The semaphore is used to limit the number of users that run inside a critical section. For example, a semaphore can be used to limit the number of simultaneous concurrent attempts to connect to a resource.

constexpr auto kMaxSimultaneousLocks = 3;
engine::Semaphore sema(kMaxSimultaneousLocks);
// ...
std::shared_lock lock(sema);
// There may be no more than 3 users
// in the critical section at the same time

You don't need to use a semaphore if you need to limit the number of threads that perform CPU-heavy operations. For these purposes, create a separate TaskProcessor and perform other operations on it, it is be cheaper in terms of synchronization.

If you need a counter, but do not need to wait for the counter to change, then you need to use std::atomic instead of a semaphore.

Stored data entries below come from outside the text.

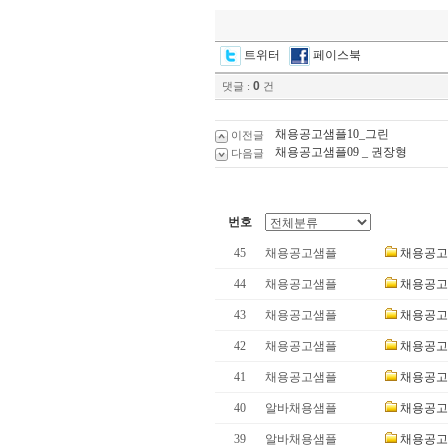
트위터
페이스북
0
댓글 :
건
채용공고샘플10_그린
이전글
채용공고샘플09 _ 권장형
다음글
번호
45
채용공고샘플
채용공고
44
채용공고샘플
채용공고
43
채용공고샘플
채용공고
42
채용공고샘플
채용공고
41
채용공고샘플
채용공고
40
알바채용샘플
채용공고
39
알바채용샘플
채용공고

A single-producer, single-consumer event without task cancellation support. Must not be awaited or signaled multiple times in the same waiting session.

For multiple producers and cancellation support, use engine::SingleConsumerEvent instead.

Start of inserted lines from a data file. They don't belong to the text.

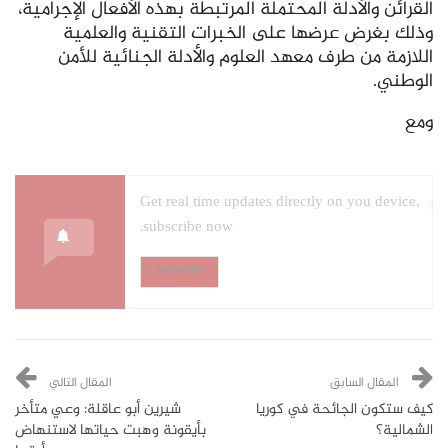
القرائن والأدلة المحتملة المرتبطة بهذه الأفعال الإجرامية،
وذلك بغرض عرضها على الخبرات التقنية والعلمية
اللازمة من طرف معهد العلوم والأدلة الجنائية للأمن
الوطني.
ومع
Get real time updates directly on you device,
subscribe now.
Subscribe
المقال السابق
المقال التالي
كيف ستكون الجائحة في كوريا
شيرين أبو عاقلة: وعي متأخر
الشمالية؟
بأيقونة وهبت حياتها لاستنهاض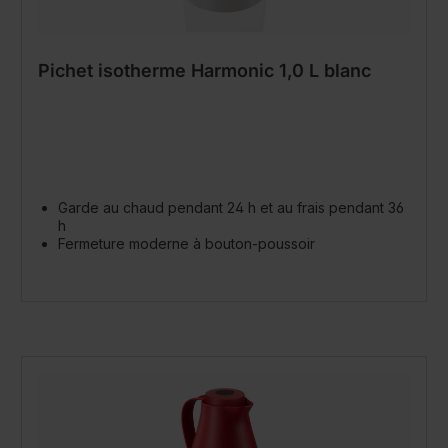
Pichet isotherme Harmonic 1,0 L blanc
Garde au chaud pendant 24 h et au frais pendant 36
h
Fermeture moderne à bouton-poussoir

sender = utils::Async("sender", [&event] { event.Send(); });
event.WaitNonCancellable(); // will be woken up by 'Send()' above
// 'event' is destroyed here. Note that 'Send' might continue executing, but
// it will still complete safely.


Don't use utils::SwappingSmart, use rcu::Variable instead. There is a UB in the SwappingSmart behavior.

utils::SwappingSmart protects readers from rare writers, but in the case of very frequent writers, the reader has no guarantee of getting a valid std::shared_ptr (which occasionally fired in production). Also rcu::Variable faster than utils::SwappingSmart in most cases.